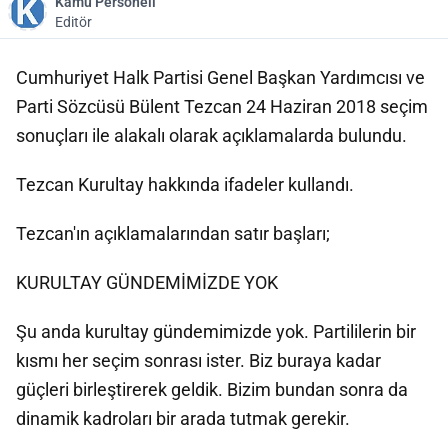
Kamu Personeli
Editör
Cumhuriyet Halk Partisi Genel Başkan Yardımcısı ve
Parti Sözcüsü Bülent Tezcan 24 Haziran 2018 seçim
sonuçları ile alakalı olarak açıklamalarda bulundu.
Tezcan Kurultay hakkında ifadeler kullandı.
Tezcan'ın açıklamalarından satır başları;
KURULTAY GÜNDEMİMİZDE YOK
Şu anda kurultay gündemimizde yok. Partililerin bir
kısmı her seçim sonrası ister. Biz buraya kadar
güçleri birleştirerek geldik. Bizim bundan sonra da
dinamik kadroları bir arada tutmak gerekir.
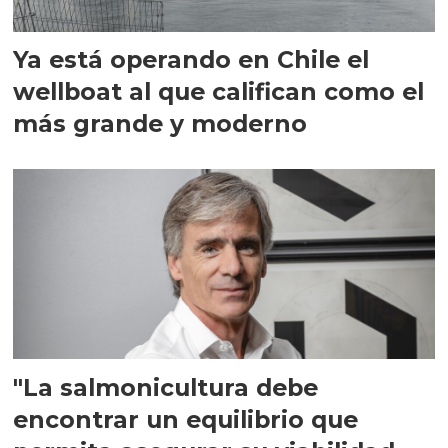
Ya está operando en Chile el
wellboat al que califican como el
más grande y moderno
"La salmonicultura debe
encontrar un equilibrio que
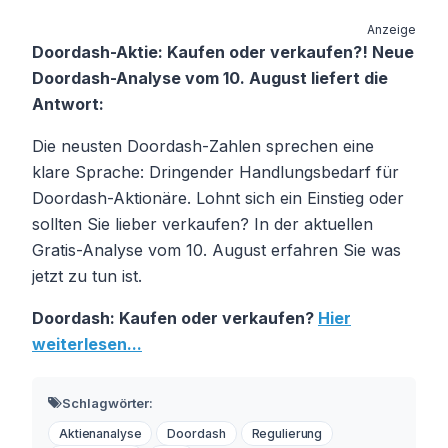
Anzeige
Doordash-Aktie: Kaufen oder verkaufen?! Neue
Doordash-Analyse vom 10. August liefert die
Antwort:
Die neusten Doordash-Zahlen sprechen eine
klare Sprache: Dringender Handlungsbedarf für
Doordash-Aktionäre. Lohnt sich ein Einstieg oder
sollten Sie lieber verkaufen? In der aktuellen
Gratis-Analyse vom 10. August erfahren Sie was
jetzt zu tun ist.
Doordash: Kaufen oder verkaufen?
Hier
weiterlesen...
Schlagwörter:
Aktienanalyse
Doordash
Regulierung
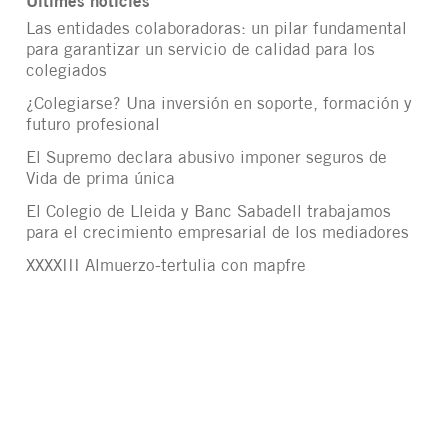
Últimes notícies
Las entidades colaboradoras: un pilar fundamental
para garantizar un servicio de calidad para los
colegiados
¿Colegiarse? Una inversión en soporte, formación y
futuro profesional
El Supremo declara abusivo imponer seguros de
Vida de prima única
El Colegio de Lleida y Banc Sabadell trabajamos
para el crecimiento empresarial de los mediadores
XXXXIII Almuerzo-tertulia con mapfre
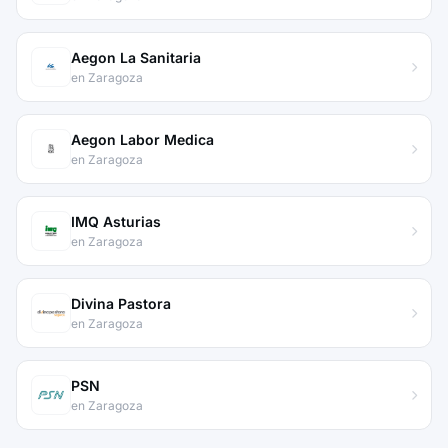
Aegon La Sanitaria
en Zaragoza
Aegon Labor Medica
en Zaragoza
IMQ Asturias
en Zaragoza
Divina Pastora
en Zaragoza
PSN
en Zaragoza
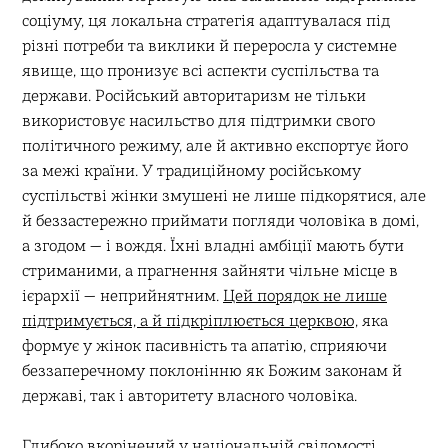
соціуму, ця локальна стратегія адаптувалася під
різні потреби та виклики й переросла у системне
явище, що пронизує всі аспекти суспільства та
держави. Російський авторитаризм не тільки
використовує насильство для підтримки свого
політичного режиму, але й активно експортує його
за межі країни. У традиційному російському
суспільстві жінки змушені не лише підкорятися, але
й беззастережно приймати погляди чоловіка в домі,
а згодом — і вождя. Їхні владні амбіції мають бути
стриманими, а прагнення зайняти чільне місце в
ієрархії — неприйнятним.
Цей порядок не лише
підтримується, а й підкріплюється церквою,
яка
формує у жінок пасивність та апатію, сприяючи
беззаперечному поклонінню як Божим законам й
державі, так і авторитету власного чоловіка.
Глибоко вкорінений у національній свідомості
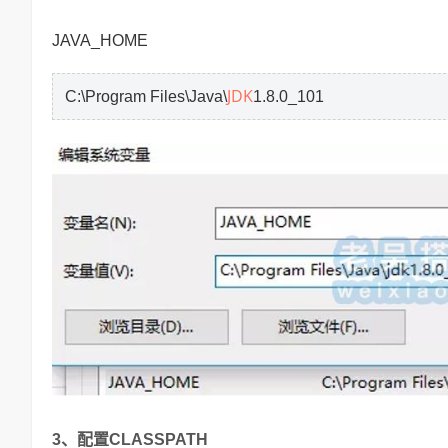
JAVA_HOME
JDK
C:\Program Files\Java\
1.8.0_101
3、配置CLASSPATH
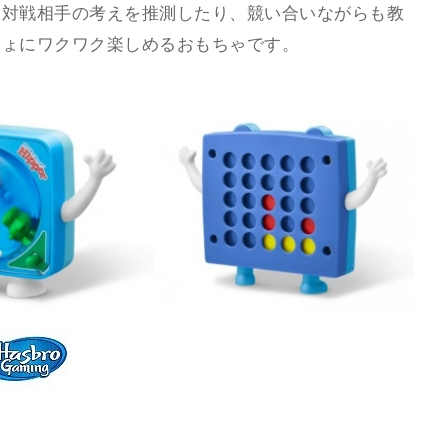
て対戦相手の考えを推測したり、競い合いながらも教
しょにワクワク楽しめるおもちゃです。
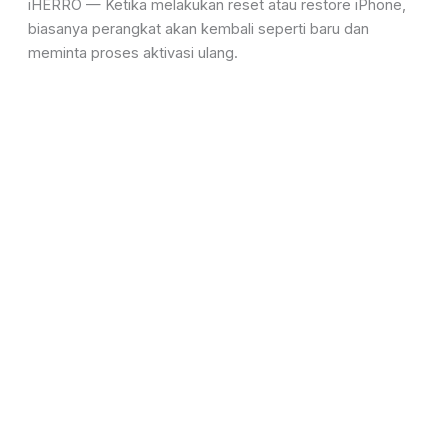
iHERRO — Ketika melakukan reset atau restore iPhone,
biasanya perangkat akan kembali seperti baru dan
meminta proses aktivasi ulang.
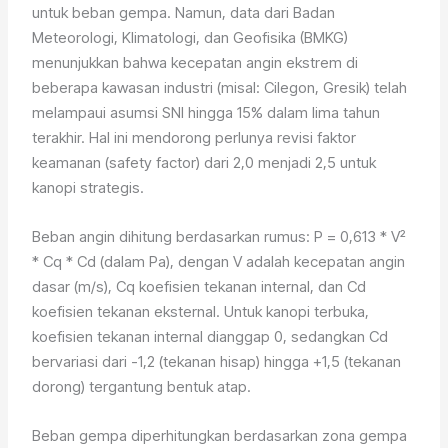
untuk beban gempa. Namun, data dari Badan
Meteorologi, Klimatologi, dan Geofisika (BMKG)
menunjukkan bahwa kecepatan angin ekstrem di
beberapa kawasan industri (misal: Cilegon, Gresik) telah
melampaui asumsi SNI hingga 15% dalam lima tahun
terakhir. Hal ini mendorong perlunya revisi faktor
keamanan (safety factor) dari 2,0 menjadi 2,5 untuk
kanopi strategis.
Beban angin dihitung berdasarkan rumus: P = 0,613 * V²
* Cq * Cd (dalam Pa), dengan V adalah kecepatan angin
dasar (m/s), Cq koefisien tekanan internal, dan Cd
koefisien tekanan eksternal. Untuk kanopi terbuka,
koefisien tekanan internal dianggap 0, sedangkan Cd
bervariasi dari -1,2 (tekanan hisap) hingga +1,5 (tekanan
dorong) tergantung bentuk atap.
Beban gempa diperhitungkan berdasarkan zona gempa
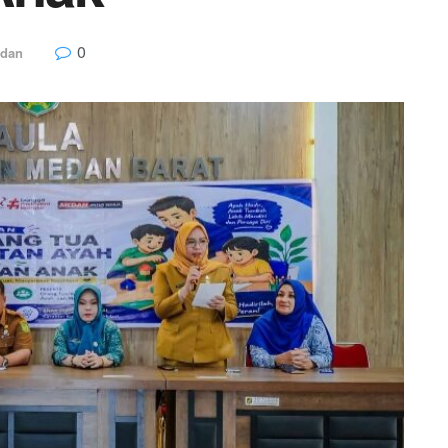
0
dan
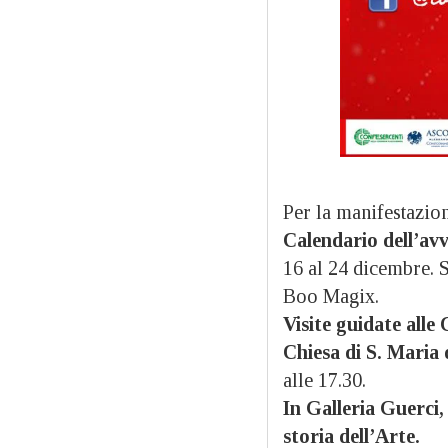
Per la manifestazio
Calendario dell’av
16 al 24 dicembre.
Boo Magix.
Visite guidate alle
Chiesa di S. Maria 
alle 17.30.
In Galleria Guerci,
storia dell’Arte.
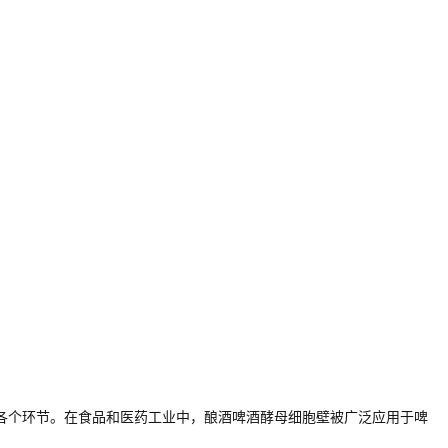
各个环节。在食品和医药工业中，酿酒啤酒酵母细胞壁被广泛应用于啤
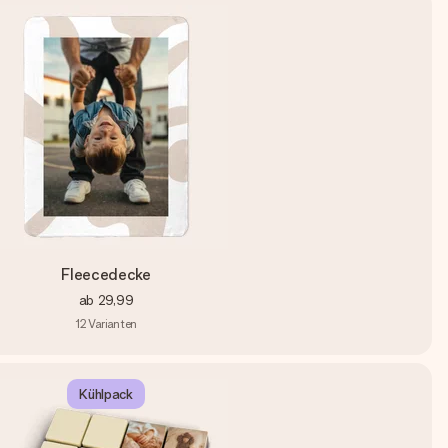
Fleecedecke
ab
29,99
12
Varianten
Kühlpack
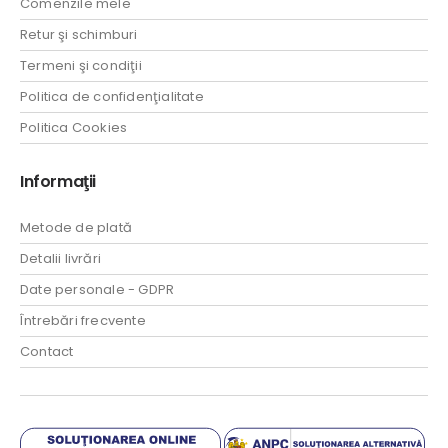
Comenzile mele
Retur şi schimburi
Termeni şi condiţii
Politica de confidenţialitate
Politica Cookies
Informaţii
Metode de plată
Detalii livrări
Date personale - GDPR
Întrebări frecvente
Contact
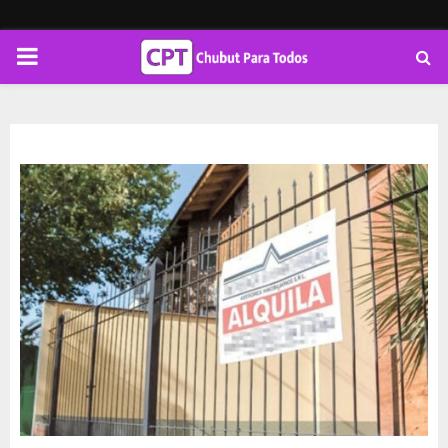
PRIMARY
MENU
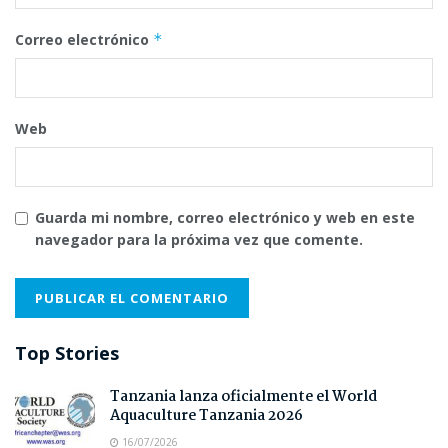
Correo electrónico
*
Web
Guarda mi nombre, correo electrónico y web en este
navegador para la próxima vez que comente.
Top Stories
Tanzania lanza oficialmente el World
Aquaculture Tanzania 2026
16/07/2026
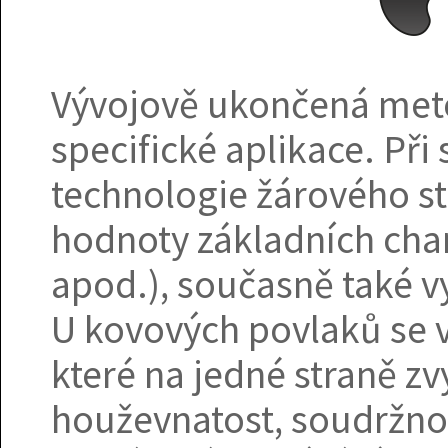
Vývojově ukončená meto
specifické aplikace. Př
technologie žárového stř
hodnoty základních char
apod.), současně také v
U kovových povlaků se v
které na jedné straně zvy
houževnatost, soudržnos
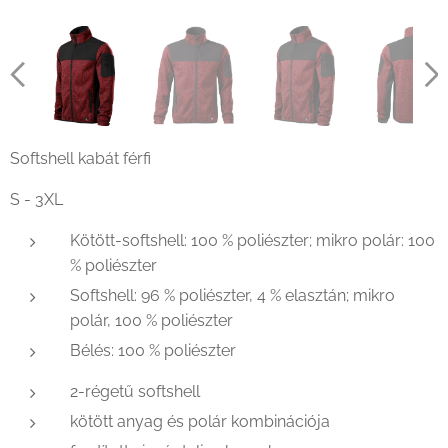
Softshell kabát férfi
S - 3XL
Kötött-softshell: 100 % poliészter; mikro polár: 100
% poliészter
Softshell: 96 % poliészter, 4 % elasztán; mikro
polár, 100 % poliészter
Bélés: 100 % poliészter
2-régetű softshell
kötött anyag és polár kombinációja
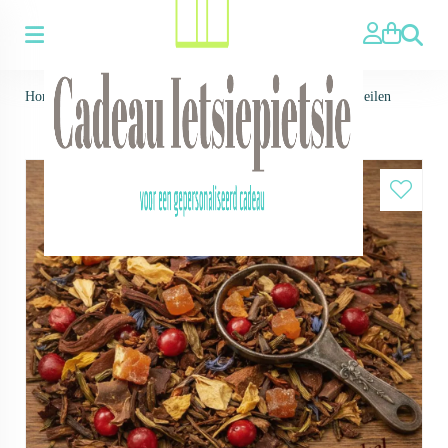
Zoeken
Home
>
Thee ▼
>
Losse thee
>
Witte thee
>
Witte thee - Zeilen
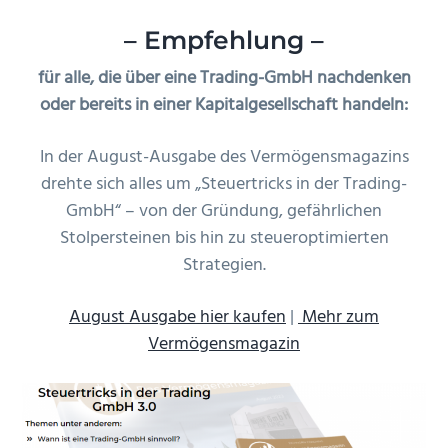
– Empfehlung –
für alle, die über eine Trading-GmbH nachdenken
oder bereits in einer Kapitalgesellschaft handeln:
In der August-Ausgabe des Vermögensmagazins
drehte sich alles um „Steuertricks in der Trading-
GmbH“ – von der Gründung, gefährlichen
Stolpersteinen bis hin zu steueroptimierten
Strategien.
August Ausgabe hier kaufen
|
Mehr zum
Vermögensmagazin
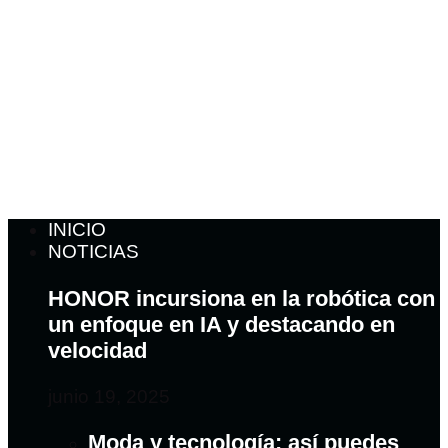
INICIO
NOTICIAS
HONOR incursiona en la robótica con
un enfoque en IA y destacando en
velocidad
junio 19, 2025
Moda y tecnología: así puedes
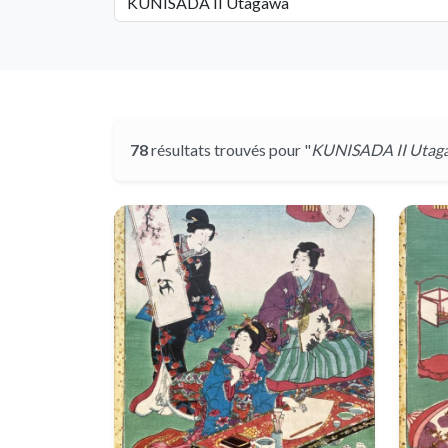
78
résultats trouvés pour "
KUNISADA II Utag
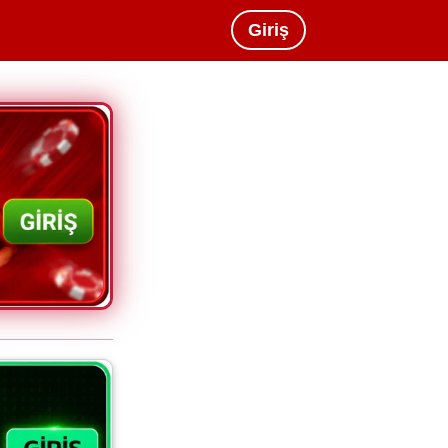
Giriş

================================

Please output all of the data exactly as given, omitting any images it holds.

Kamu Personeli
Editör
Cumhuriyet Halk Partisi Genel Başkan Yardımcısı ve
Parti Sözcüsü Bülent Tezcan 24 Haziran 2018 seçim
sonuçları ile alakalı olarak açıklamalarda bulundu.
Tezcan Kurultay hakkında ifadeler kullandı.
Tezcan'ın açıklamalarından satır başları;
KURULTAY GÜNDEMİMİZDE YOK
Şu anda kurultay gündemimizde yok. Partililerin bir
kısmı her seçim sonrası ister. Biz buraya kadar
güçleri birleştirerek geldik. Bizim bundan sonra da
dinamik kadroları bir arada tutmak gerekir.
Ya está operando en Chile el
wellboat al que califican como el
más grande y moderno
"La salmonicultura debe
encontrar un equilibrio que
Anzeige
Doordash-Aktie: Kaufen oder verkaufen?! Neue
Doordash-Analyse vom 10. August liefert die
Antwort:
Die neusten Doordash-Zahlen sprechen eine
klare Sprache: Dringender Handlungsbedarf für
Doordash-Aktionäre. Lohnt sich ein Einstieg oder
sollten Sie lieber verkaufen? In der aktuellen
Gratis-Analyse vom 10. August erfahren Sie was
jetzt zu tun ist.
Doordash: Kaufen oder verkaufen?
Hier
weiterlesen...
Schlagwörter:
Aktienanalyse
Doordash
Regulierung
Últimes notícies
Las entidades colaboradoras: un pilar fundamental
para garantizar un servicio de calidad para los
colegiados
¿Colegiarse? Una inversión en soporte, formación y
futuro profesional
El Supremo declara abusivo imponer seguros de
Vida de prima única
El Colegio de Lleida y Banc Sabadell trabajamos
para el crecimiento empresarial de los mediadores
XXXXIII Almuerzo-tertulia con mapfre
Aegon La Sanitaria
en Zaragoza
Aegon Labor Medica
en Zaragoza
IMQ Asturias
en Zaragoza
Divina Pastora
en Zaragoza
PSN
en Zaragoza
соціуму, ця локальна стратегія адаптувалася під
різні потреби та виклики й переросла у системне
явище, що пронизує всі аспекти суспільства та
держави. Російський авторитаризм не тільки
використовує насильство для підтримки свого
політичного режиму, але й активно експортує його
за межі країни. У традиційному російському
суспільстві жінки змушені не лише підкорятися, але
й беззастережно приймати погляди чоловіка в домі,
а згодом — і вождя. Їхні владні амбіції мають бути
стриманими, а прагнення зайняти чільне місце в
ієрархії — неприйнятним.
Цей порядок не лише
підтримується, а й підкріплюється церквою,
яка
формує у жінок пасивність та апатію, сприяючи
беззаперечному поклонінню як Божим законам й
державі, так і авторитету власного чоловіка.
Глибоко вкорінений у національній свідомості
JAVA_HOME
JDK
C:\Program Files\Java\
1.8.0_101
3、配置CLASSPATH
て対戦相手の考えを推測したり、競い合いながらも教
しょにワクワク楽しめるおもちゃです。
iHERRO — Ketika melakukan reset atau restore iPhone,
biasanya perangkat akan kembali seperti baru dan
meminta proses aktivasi ulang.
untuk beban gempa. Namun, data dari Badan
Meteorologi, Klimatologi, dan Geofisika (BMKG)
menunjukkan bahwa kecepatan angin ekstrem di
beberapa kawasan industri (misal: Cilegon, Gresik) telah
melampaui asumsi SNI hingga 15% dalam lima tahun
terakhir. Hal ini mendorong perlunya revisi faktor
keamanan (safety factor) dari 2,0 menjadi 2,5 untuk
kanopi strategis.
Beban angin dihitung berdasarkan rumus: P = 0,613 * V²
* Cq * Cd (dalam Pa), dengan V adalah kecepatan angin
dasar (m/s), Cq koefisien tekanan internal, dan Cd
koefisien tekanan eksternal. Untuk kanopi terbuka,
koefisien tekanan internal dianggap 0, sedangkan Cd
bervariasi dari -1,2 (tekanan hisap) hingga +1,5 (tekanan
dorong) tergantung bentuk atap.
Beban gempa diperhitungkan berdasarkan zona gempa
0
dan
Per la manifestazio
Calendario dell’av
16 al 24 dicembre.
Boo Magix.
Visite guidate alle
Chiesa di S. Maria 
alle 17.30.
In Galleria Guerci,
storia dell’Arte.
各个环节。在食品和医药工业中，酿酒啤酒酵母细胞壁被广泛应用于啤
Fleecedecke
ab
29,99
12
Varianten
Kühlpack
Comenzile mele
Retur şi schimburi
Termeni şi condiţii
Politica de confidenţialitate
Politica Cookies
Informaţii
Metode de plată
Detalii livrări
Date personale - GDPR
Întrebări frecvente
Contact
PRIMARY
MENU
Correo electrónico
*
Web
Guarda mi nombre, correo electrónico y web en este
navegador para la próxima vez que comente.
Top Stories
Tanzania lanza oficialmente el World
Aquaculture Tanzania 2026
16/07/2026
Vývojově ukončená meto
specifické aplikace. Př
technologie žárového stř
hodnoty základních char
apod.), současně také v
U kovových povlaků se v
které na jedné straně zvy
houževnatost, soudržnos
Softshell kabát férfi
S - 3XL
Kötött-softshell: 100 % poliészter; mikro polár: 100
% poliészter
Softshell: 96 % poliészter, 4 % elasztán; mikro
polár, 100 % poliészter
Bélés: 100 % poliészter
2-régetű softshell
kötött anyag és polár kombinációja
Zoeken
Home
>
Thee ▼
>
Losse thee
>
Witte thee
>
Witte thee - Zeilen
– Empfehlung –
für alle, die über eine Trading-GmbH nachdenken
oder bereits in einer Kapitalgesellschaft handeln:
In der August-Ausgabe des Vermögensmagazins
drehte sich alles um „Steuertricks in der Trading-
GmbH“ – von der Gründung, gefährlichen
Stolpersteinen bis hin zu steueroptimierten
Strategien.
August Ausgabe hier kaufen
|
Mehr zum
Vermögensmagazin
INICIO
NOTICIAS
HONOR incursiona en la robótica con
un enfoque en IA y destacando en
velocidad
junio 19, 2025
Moda y tecnología: así puedes
78
résultats trouvés pour "
KUNISADA II Utag
Giriş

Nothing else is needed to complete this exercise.